The series makes its most poignant points in its final episode. Set 10 years after Eric’s freshman year of college, making him 28, we see him return to his home town for a high school reunion. Claire also returns to town to visit her father, with her husband and two children in tow. The episode culminates in Eric and Claire meeting for lunch.
Claire attempts to apologize while still deflecting blame, saying, “I should have said no. I shouldn’t have let you kiss me.” It’s in this moment that we see that Eric has finally understood what happened to him. He tells her how long it took him to realize that what happened wasn’t his fault, that she took advantage of him, that he lost years of his life to the trauma she inflicted on him.

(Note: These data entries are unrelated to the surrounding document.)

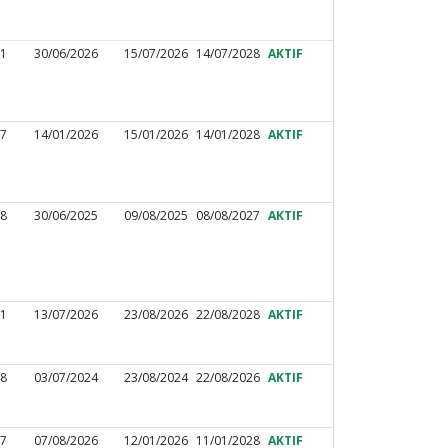
31
30/06/2026
15/07/2026
14/07/2028
AKTIF
17
14/01/2026
15/01/2026
14/01/2028
AKTIF
88
30/06/2025
09/08/2025
08/08/2027
AKTIF
51
13/07/2026
23/08/2026
22/08/2028
AKTIF
48
03/07/2024
23/08/2024
22/08/2026
AKTIF
97
07/08/2026
12/01/2026
11/01/2028
AKTIF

Nick Robinson in “A Teacher”via Hulu
Powerfully, he mentions that he just saw his 17-year-old brother, and looking her dead in the eye, says, “He looks so f**king young.” He tells her that since he has to live with the trauma of what happened, so does she. He walks out of the restaurant shortly after.
We’re left with a stirring portrait of a victim of abuse and the far-reaching effects that abuse had on his life. But, perhaps even more interestingly, we’re also left with a portrait of a predatory woman who never for a second considered herself a predator. While it’s difficult to like Mara’s character, given her inexcusable behavior, it’s not impossible to sympathize with her.
In some ways, she was also a victim of cultural tropes that cast an affair with a male student as a raunchy fantasy, not an act of child abuse. She previously lived her life in such a tightly controlled manner, thanks in part to trauma from an alcoholic father, that in her mind her affair with Eric was a way to let loose for the first time.
While some could argue that casting an abuser in a sympathetic light is always in poor taste, the stronger argument is that in doing so, the show expressed how darkly insidious child abuse can be, especially when gender dynamics complicate the perecieved notion of what an abuser looks like.
The show would not have been nearly as effective in achieving its aim if it didn’t feature such strong performances from Kate Mara and Nick Robinson. Both actors oscillate between shame, confusion, excitement, and titillation beautifully, artfully expressing just how much trauma can mar a life — even if neither party meant any harm.